List method example:

  Nick asks BotA: Foo?
  BotA asks BotB: Foo?
  BotA asks BotC: Foo?
  BotB says to BotA: Doesn't know.
  BotC says to BotA: Stop asking.

Tree method:

  Nick asks BotA: Foo?
  BotA asks BotB: Foo?
  BotA asks BotC: Foo?
  BotB says to BotA: Doesn't know, but is looking.
  BotC says to BotA: Stop asking.
  BotB asks BotC: Foo?
  BotC says to BotB: Foo is silence.
  BotB says to BotA: Foo is silence.

The factoid gets back to Nick in the tree structure, where it fails in
the list structure.

On the other other hand, the list structure balances network and bot
loads by picking on ones that seem to have better resources.  Perhaps
a combination of the two methods:

Acquire a list of possible peers at initial startup, from a registrar
or mirror.  Assign them all 0ms response times and assume they're all
willing to answer.  This ensures that every peer is tested before
live statistics are used.

On the first local factoid fail, process the list in list mode.  This
adjusts the response times, and it finds out which peers don't want
talk with us directly.  Continue to process peers in list mode until
they all have been checked.

On subsequent factoid fails, walk through our list of cooperative
hosts, and pass along a few uncooperative hosts to each one.  In this
mode, the cooperative hosts check to see if they cooperate with one of
the uncooperative hosts.  If so, they act as a proxy.

Proxies return the factoid, and identify the uncooperative (to the
initial querist) host they contacted.  The querist replaces the
uncooperative host in its list with a path to it through the proxy.

These rules recurse as necessary (big gloss over interesting
details here), until each geckobot has built routes to each other
geckobot.  At that point we decide that non-cooperation isn't
workable unless bots (or small nets) decide to firewall themselves
off from others totally.  Then we give them their own registrars
and send them on their way.

Chains would be periodically broken and retested, in case server
policies change.
  

>x) So, we can reliably pass information between bots and humans
>without keeping any state *in the message* or distinguishing between
>human queries, bot queries and second (n'th) -level bot queries.
>BUT... if we have a k-connected graph, which is nice for redundancy,
>yet we're not keeping track of who's asked who what, how on earth
>do we exhaust the search? -> xi


My entire premise, back at (iii) sort of hinges on bots speaking to
one another in a special way and/or on a special network.

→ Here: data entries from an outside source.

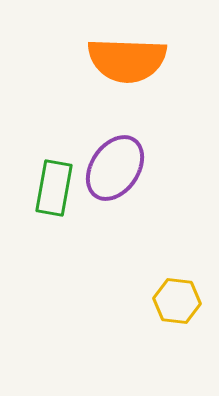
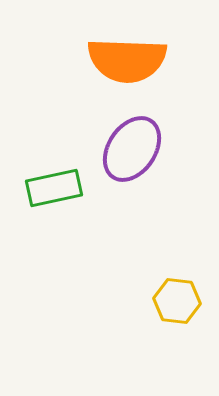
purple ellipse: moved 17 px right, 19 px up
green rectangle: rotated 68 degrees clockwise
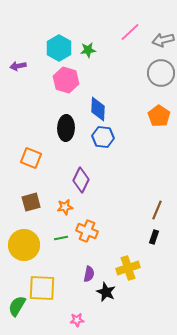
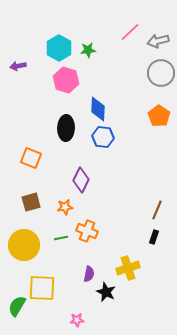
gray arrow: moved 5 px left, 1 px down
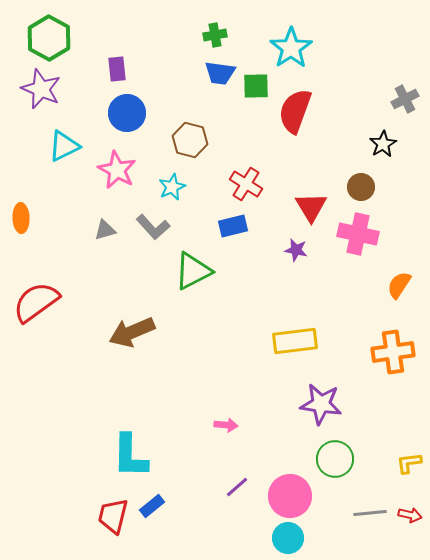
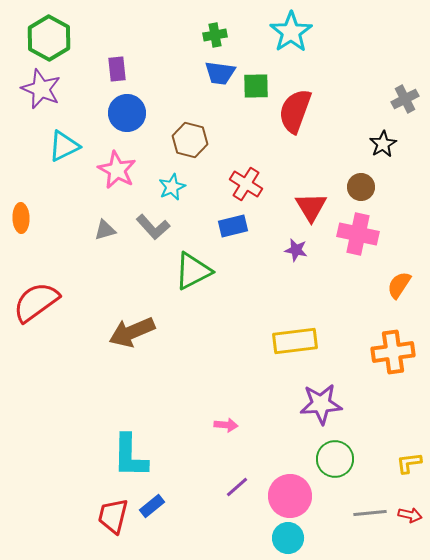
cyan star at (291, 48): moved 16 px up
purple star at (321, 404): rotated 12 degrees counterclockwise
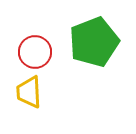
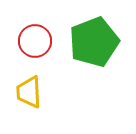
red circle: moved 11 px up
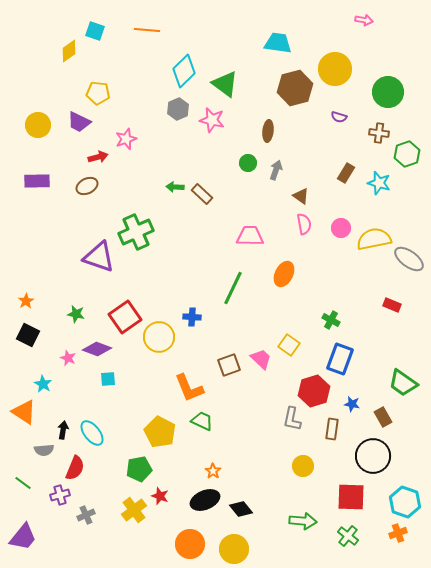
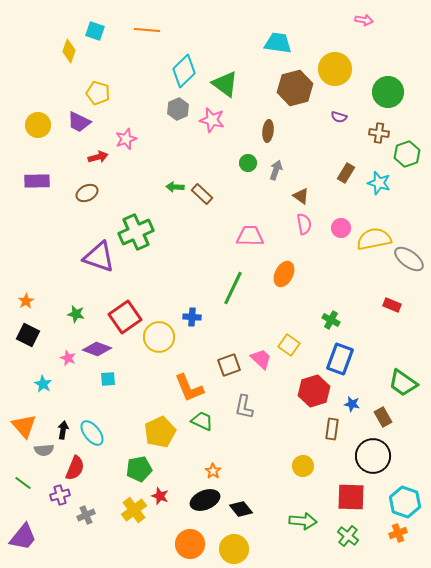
yellow diamond at (69, 51): rotated 35 degrees counterclockwise
yellow pentagon at (98, 93): rotated 10 degrees clockwise
brown ellipse at (87, 186): moved 7 px down
orange triangle at (24, 412): moved 14 px down; rotated 16 degrees clockwise
gray L-shape at (292, 419): moved 48 px left, 12 px up
yellow pentagon at (160, 432): rotated 20 degrees clockwise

>xi) I guess one solution may be, when receiving the `will try
>to find out' message, check whether we have this from all peers,
>and if so report `none of my peers know about this'. This will
>prune that particular branch of the search. But is that now
>guaranteed to find-or-fail in all circumstances? (I can't get my
>head around the topology of this) And how to we code it into an
>event loop? -> xii
>
>xii) Don't know.


I am now extremely tired.  Again, please forgive the rough bits.